A la fois sensible et profond, Le Cercle des poètes disparus est un drame humaniste réalisé par Peter Weir, sur un scénario de Tom Schulman qui explore les tensions entre tradition et liberté, autorité et émancipation, à travers le regard d’adolescents dans un internat conservateur américain des années 1950, et magistralement interprété par Robin Williams dans l’un de ses rôles dramatiques les plus mémorables. L’histoire du film se déroule en 1959 à la prestigieuse Welton Academy, un internat d’élite pour jeunes hommes situé dans le Vermont, symbole d’une Amérique conservatrice et rigoriste. L’institution, forte de son ancienneté et de ses traditions, se veut un bastion de l’excellence académique et morale où discipline, rigueur et conformisme sont les maîtres-mots. C’est dans ce cadre strict que débarque l’anticonformiste professeur de lettres John Keating (Robin Williams), ancien élève charismatique, qui revient désireux d’enseigner la poésie, d’éveiller ses élèves et de les pousser à exprimer leur singularité dans cette institution figée par ses principes : « Tradition, Honneur, Discipline, Excellence ». À travers l’enseignement de la poésie et de la littérature, il invite ses élèves à vivre pleinement, à saisir l’instant, à « cueillir le jour » (Carpe Diem) et à penser par eux-mêmes. C’est le point de départ d’un bouleversement intérieur profond chez plusieurs jeunes élèves, confrontés dès lors à l’autorité, à la peur, mais aussi au désir d’exister pleinement. Mais très vite, la méthode de Keating, sa bienveillance et son appel à la liberté intérieure individuelle bouleversent une hiérarchie bien établie et se heurtent à la violence symbolique d’un système éducatif rigide, et aux pressions sociales et familiales. Le drame qui en résulte touche à l’universel. Le Cercle des poètes disparus s’inscrit dans la filmographie de Peter Weir comme un hommage à la liberté intérieure, un thème récurrent chez le cinéaste australien qui explore souvent les limites sociales imposées à l’individu (The Truman Show, Witness, La Dernière Vague). Le film, sorti en France au début de l’année 1990, rencontre un large succès critique et public et se voit récompensé, notamment par l’Oscar du Meilleur scénario original.

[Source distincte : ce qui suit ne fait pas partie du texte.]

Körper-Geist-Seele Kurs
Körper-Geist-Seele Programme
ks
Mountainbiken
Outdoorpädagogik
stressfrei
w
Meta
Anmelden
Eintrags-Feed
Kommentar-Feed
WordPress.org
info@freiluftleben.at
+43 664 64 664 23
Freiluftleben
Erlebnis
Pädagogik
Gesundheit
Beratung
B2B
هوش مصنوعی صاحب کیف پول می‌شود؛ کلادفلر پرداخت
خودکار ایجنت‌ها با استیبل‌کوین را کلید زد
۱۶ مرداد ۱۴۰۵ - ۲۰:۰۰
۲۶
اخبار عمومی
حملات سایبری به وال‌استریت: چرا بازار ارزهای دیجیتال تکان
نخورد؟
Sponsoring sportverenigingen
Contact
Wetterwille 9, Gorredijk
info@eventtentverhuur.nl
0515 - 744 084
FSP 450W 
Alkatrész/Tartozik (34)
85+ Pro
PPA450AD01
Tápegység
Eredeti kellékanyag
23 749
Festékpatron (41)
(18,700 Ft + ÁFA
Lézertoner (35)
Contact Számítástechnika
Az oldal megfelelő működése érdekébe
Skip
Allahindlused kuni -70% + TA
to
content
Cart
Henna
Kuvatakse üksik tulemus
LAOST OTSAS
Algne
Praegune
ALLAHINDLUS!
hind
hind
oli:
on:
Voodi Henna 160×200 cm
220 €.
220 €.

Le Cercle des poètes disparus alterne avec grâce entre scènes de cours pleines de souffle, moments d’introspection silencieuse, et respirations lyriques. Orchestrée avec habileté par le montage sensible de William M. Anderson, fidèle collaborateur du metteur en scène, fluide et cohérente, la narration du film adopte une structure classique parfaitement maîtrisée et toujours vivante. Une structure classique qui épouse avec finesse les dynamiques émotionnelles du récit.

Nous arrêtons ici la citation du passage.